● SOURCE RECORDS
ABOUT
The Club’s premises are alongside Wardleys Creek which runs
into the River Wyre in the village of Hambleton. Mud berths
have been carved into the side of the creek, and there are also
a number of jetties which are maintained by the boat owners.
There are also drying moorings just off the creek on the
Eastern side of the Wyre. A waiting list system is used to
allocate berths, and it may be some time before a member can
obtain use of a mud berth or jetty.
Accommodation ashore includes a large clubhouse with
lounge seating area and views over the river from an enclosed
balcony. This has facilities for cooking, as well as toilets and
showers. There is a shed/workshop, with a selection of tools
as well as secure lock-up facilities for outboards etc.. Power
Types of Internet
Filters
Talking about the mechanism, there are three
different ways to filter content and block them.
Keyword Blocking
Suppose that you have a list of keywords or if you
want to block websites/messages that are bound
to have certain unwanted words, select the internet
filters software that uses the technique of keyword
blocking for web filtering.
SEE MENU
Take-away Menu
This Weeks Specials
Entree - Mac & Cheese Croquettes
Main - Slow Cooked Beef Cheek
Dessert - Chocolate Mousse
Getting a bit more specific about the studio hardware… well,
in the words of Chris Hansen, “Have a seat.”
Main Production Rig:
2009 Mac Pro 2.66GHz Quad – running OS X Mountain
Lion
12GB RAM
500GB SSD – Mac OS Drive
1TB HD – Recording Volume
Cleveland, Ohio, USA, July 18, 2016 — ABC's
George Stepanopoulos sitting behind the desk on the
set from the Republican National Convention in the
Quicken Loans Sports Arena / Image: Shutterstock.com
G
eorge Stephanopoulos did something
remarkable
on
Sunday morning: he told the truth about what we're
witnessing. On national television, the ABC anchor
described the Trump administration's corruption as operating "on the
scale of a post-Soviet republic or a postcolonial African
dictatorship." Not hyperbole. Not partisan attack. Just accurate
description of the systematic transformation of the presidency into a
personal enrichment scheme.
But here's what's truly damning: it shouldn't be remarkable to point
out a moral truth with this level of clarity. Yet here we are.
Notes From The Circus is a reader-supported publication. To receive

● TASK
Repeat back all entries verbatim.

● ANSWER BELOW
ABOUT
The Club’s premises are alongside Wardleys Creek which runs
into the River Wyre in the village of Hambleton. Mud berths
have been carved into the side of the creek, and there are also
a number of jetties which are maintained by the boat owners.
There are also drying moorings just off the creek on the
Eastern side of the Wyre. A waiting list system is used to
allocate berths, and it may be some time before a member can
obtain use of a mud berth or jetty.
Accommodation ashore includes a large clubhouse with
lounge seating area and views over the river from an enclosed
balcony. This has facilities for cooking, as well as toilets and
showers. There is a shed/workshop, with a selection of tools
as well as secure lock-up facilities for outboards etc.. Power
Types of Internet
Filters
Talking about the mechanism, there are three
different ways to filter content and block them.
Keyword Blocking
Suppose that you have a list of keywords or if you
want to block websites/messages that are bound
to have certain unwanted words, select the internet
filters software that uses the technique of keyword
blocking for web filtering.
SEE MENU
Take-away Menu
This Weeks Specials
Entree - Mac & Cheese Croquettes
Main - Slow Cooked Beef Cheek
Dessert - Chocolate Mousse
Getting a bit more specific about the studio hardware… well,
in the words of Chris Hansen, “Have a seat.”
Main Production Rig:
2009 Mac Pro 2.66GHz Quad – running OS X Mountain
Lion
12GB RAM
500GB SSD – Mac OS Drive
1TB HD – Recording Volume
Cleveland, Ohio, USA, July 18, 2016 — ABC's
George Stepanopoulos sitting behind the desk on the
set from the Republican National Convention in the
Quicken Loans Sports Arena / Image: Shutterstock.com
G
eorge Stephanopoulos did something
remarkable
on
Sunday morning: he told the truth about what we're
witnessing. On national television, the ABC anchor
described the Trump administration's corruption as operating "on the
scale of a post-Soviet republic or a postcolonial African
dictatorship." Not hyperbole. Not partisan attack. Just accurate
description of the systematic transformation of the presidency into a
personal enrichment scheme.
But here's what's truly damning: it shouldn't be remarkable to point
out a moral truth with this level of clarity. Yet here we are.
Notes From The Circus is a reader-supported publication. To receive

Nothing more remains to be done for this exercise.